Quantifying Non-additivity in Radiation Interactions via Parameterised Graphical Analysis

Graphical techniques form the core of this work, designed to identify and quantify non-additivity in the combined effects of radiation and other physical influences. The study meticulously examines scenarios involving combinations of 2x, 3x, and 4x radiation alongside other contributing factors, moving beyond single-variable analyses to explore complex interactions.

This approach directly addresses the central tenet of radiation synergism, that the total effect of multiple stimuli is not the sum of their individual contributions. To establish a robust methodology for detecting this non-additivity, researchers developed a parameter expression intended to capture the degree to which the overall radiation effect deviates from a linear summation.

This parameter is purposefully analogous to the ‘q’ parameter introduced by Tsallis within the broader field of Complexity science, facilitating a conceptual link between radiation physics and more general theories of complex systems. The rationale behind this connection is to leverage established mathematical frameworks for analysing non-extensive systems, potentially unlocking new insights into radiation interactions with both living and non-living matter.

Recognising the importance of emergent phenomena, the research distinguishes between pathways leading to new qualities, specifically highlighting synergism as a distinct mechanism beyond traditional synergetics, which requires both nonlinearity and strong non-equilibrium conditions. This nuanced differentiation is visually represented in a schematic diagram illustrating the relationship between Complexity, synergistics, and synergetics, emphasizing the role of nonlinearity in both.

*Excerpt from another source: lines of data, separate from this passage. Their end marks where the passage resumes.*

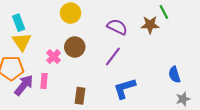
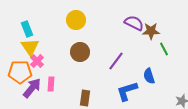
green line: (164, 12) -> (164, 49), moved
purple semicircle: (117, 27) -> (134, 23), moved
pink cross: (54, 57) -> (37, 61), moved
blue semicircle: (174, 75) -> (149, 76), moved

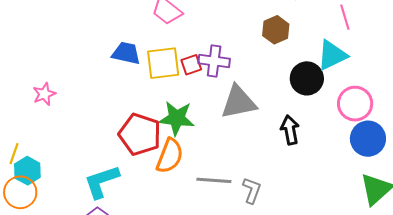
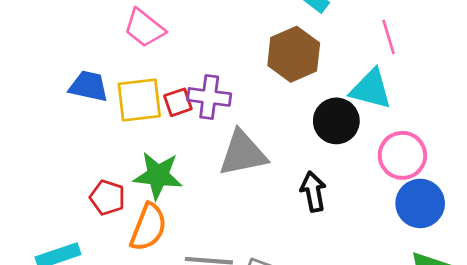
brown hexagon: (276, 30) -> (294, 54), size x1.4
cyan triangle: (332, 55) -> (371, 89), turned 40
red pentagon: (140, 134) -> (107, 198), size x0.6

Quantifying synergistic radiation effects using a statistical mechanics framework

Scientists have long sought to understand how multiple physical factors interact, rather than adding up their individual effects. This pursuit, now framed within the broader field of complexity science, has historically been hampered by the difficulty of isolating and quantifying these synergistic interactions. Traditional linear models struggle to account for non-additive behaviours, where the combined impact of several stimuli is either greater or lesser than the sum of their parts.

This work offers a compelling, graphical approach to identifying and parameterising these non-additive radiation effects, drawing a parallel with established concepts from statistical mechanics, specifically, Tsallis’ q parameter, to provide a quantifiable measure of synergy. The implications extend beyond fundamental physics. Understanding how radiation interacts with other agents, be they chemical compounds, biological tissues, or material structures, is crucial for optimising treatments in fields like cancer therapy and materials science.

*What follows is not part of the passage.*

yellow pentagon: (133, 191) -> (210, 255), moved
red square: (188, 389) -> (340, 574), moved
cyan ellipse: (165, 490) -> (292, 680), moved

The ability to predict non-additive effects could lead to more targeted and efficient radiation protocols, minimising damage to healthy tissue or enhancing the desired properties of irradiated materials. However, the current methodology appears largely descriptive, focused on identifying synergy rather than predicting it a priori. Future work must address this predictive gap.

The development of computational models capable of forecasting synergistic outcomes, based on the characteristics of the interacting factors, would be a significant step forward. Furthermore, extending this framework to encompass a wider range of radiation types and combined stressors, including, for example, the interplay between radiation and temperature or pressure, is crucial.